Las ropas eran similares a las de Sarji, y mientras Ash se las ponía, Sarji le dio un breve resumen de lo ocurrido, hablando en un susurro desarticulado y apenas audible.
Le contó que estaba preparándose para marchar cuando llegó Manilal a la carbonería con noticias y cambiaron todos sus planes. Parecía que la Rani principal, dándose cuenta de que debía morir, había decidido usar el considerable poder e influencia que aún poseía, para salvar a su medio hermana Anjuli-Bai de compartir el mismo destino. Y lo había hecho.
La noche anterior consiguió que sacaran en secreto a su hermana del Rung Mahal y la llevaran a una casa fuera de la ciudad, pidiendo solamente que Anjuli Bai estuviera presente en las ceremonias finales; con este fin se había preparado un lugar cerrado para uso de Anjuli donde sería conducida el día del funeral por un grupo escogido de guardias y sirvientes, todos los cuales habían sido elegidos a causa de su probada lealtad a la Rani principal. Todo esto lo había notificado aquella misma mañana la sirvienta que con frecuencia había actuado como mediadora, y el hakim había enviado inmediatamente a Manilal a buscar al sahib, pero este ya se había marchado.

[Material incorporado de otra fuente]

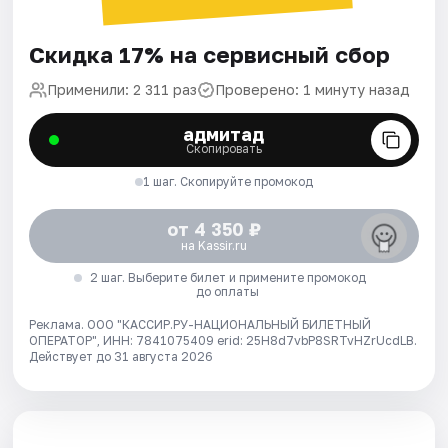
Скидка 17% на сервисный сбор
Применили: 2 311 раз
Проверено: 1 минуту назад
адмитад
Скопировать
1 шаг. Скопируйте промокод
от 4 350 ₽
на Kassir.ru
2 шаг. Выберите билет и примените промокод
до оплаты
Реклама. ООО "КАССИР.РУ-НАЦИОНАЛЬНЫЙ БИЛЕТНЫЙ
ОПЕРАТОР", ИНН: 7841075409 erid: 25H8d7vbP8SRTvHZrUcdLB.
Действует до 31 августа 2026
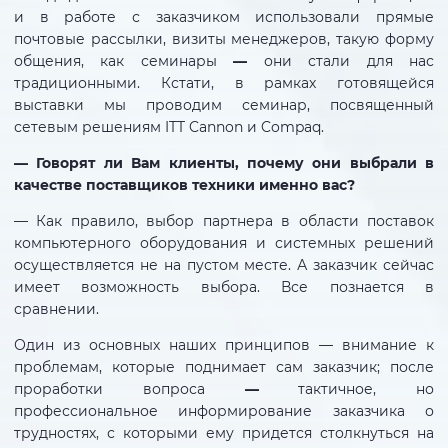
и в работе с заказчиком использовали прямые
почтовые рассылки, визиты менеджеров, такую форму
общения, как семинары
—
они стали для нас
традиционными. Кстати, в рамках готовящейся
выставки мы проводим семинар, посвященный
сетевым решениям ITT Cannon и Compaq.
— Говорят ли Вам клиенты, почему они выбрали в
качестве поставщиков техники именно вас?
— Как правило, выбор партнера в области поставок
компьютерного оборудования и системных решений
осуществляется не на пустом месте. А заказчик сейчас
имеет возможность выбора. Все познается в
сравнении.
Один из основных наших принципов — внимание к
проблемам, которые поднимает сам заказчик; после
проработки вопроса
—
тактичное, но
профессиональное информирование заказчика о
трудностях, с которыми ему придется столкнуться на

Así que regresamos a pie a la casa del hakim —dijo Sarji—, y fue él quien ideó todo esto. Incluso tenía la ropa preparada, porque, según él mismo dijo, hace muchas lunas que pensó que un día debería escaparse de Bhithor. ¿Y cómo mejor que con el atuendo de uno de los sirvientes del palacio, que iban a todas partes sin que nadie se fijara en ellos? De modo que pidió a Manilal que comprara ropa en el bazar y que preparara dos conjuntos para utilizarlos en caso de necesidad. Y más tarde, creyendo que podría llevarse con él a una o a ambas Ranis, dos más, y después, el quinto y el sexto, por si alguien más de Karidkote se fuera a marchar. Nos pusimos esa ropa y vinimos aquí, sin que nadie reparara en nosotros ¿comprende? Bien. Procure que el extremo del turbante no se le caiga y lo descubran. Ahora sígame, y ruegue a su Dios que no nos den el alto.

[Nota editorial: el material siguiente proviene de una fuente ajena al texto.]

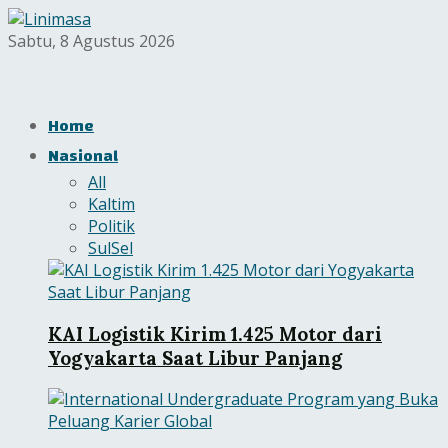
Sabtu, 8 Agustus 2026
Home
Nasional
All
Kaltim
Politik
SulSel
KAI Logistik Kirim 1.425 Motor dari
Yogyakarta Saat Libur Panjang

Nadie los molestó. Todo resultó absurdamente fácil, ya que lo efectivo del plan de Gobind residía en el hecho de que el Rung Mahal y los otros palacios reales de Bhithor estaban llenos de servidumbre; quizá muchos más de los necesarios y, desde luego, demasiados para que cualquiera de ellos conociera de vista a más de un tercio del resto, aun cuando no estuvieran de servicio y pudieran llevar el rostro descubierto. También en esta ocasión había mucha atención en los guardias de la terraza como para advertir que dos hombres con atuendo de sirvientes reales habían subido por las escaleras, mientras que después sólo bajó uno.
Tras la semioscuridad del pasadizo inferior, la luz resultó tan intensa, que Ash tuvo que cerrar los ojos cuando siguió a Sarji al piso inferior del pabellón principal, donde había apostados media docena de miembros de la guardia de corps personal del Rana, para evitar que entrara la gente. Pero no se fijaron en un par de sirvientes palaciegos, y Sarji pasó con ligereza entre ellos y subió por una escalera de caracol que conducía al segundo piso, donde colgaban unas cortinas de purdah entre las arcadas.
Ash, que seguía detrás de él, le oía murmurar algo, y se dio cuenta de que estaba rezando, sin duda en prueba de gratitud. Por fin, ambos llegaron arriba, y Sarji levantó una pesada cortina, al tiempo que le hizo señales para que entrase.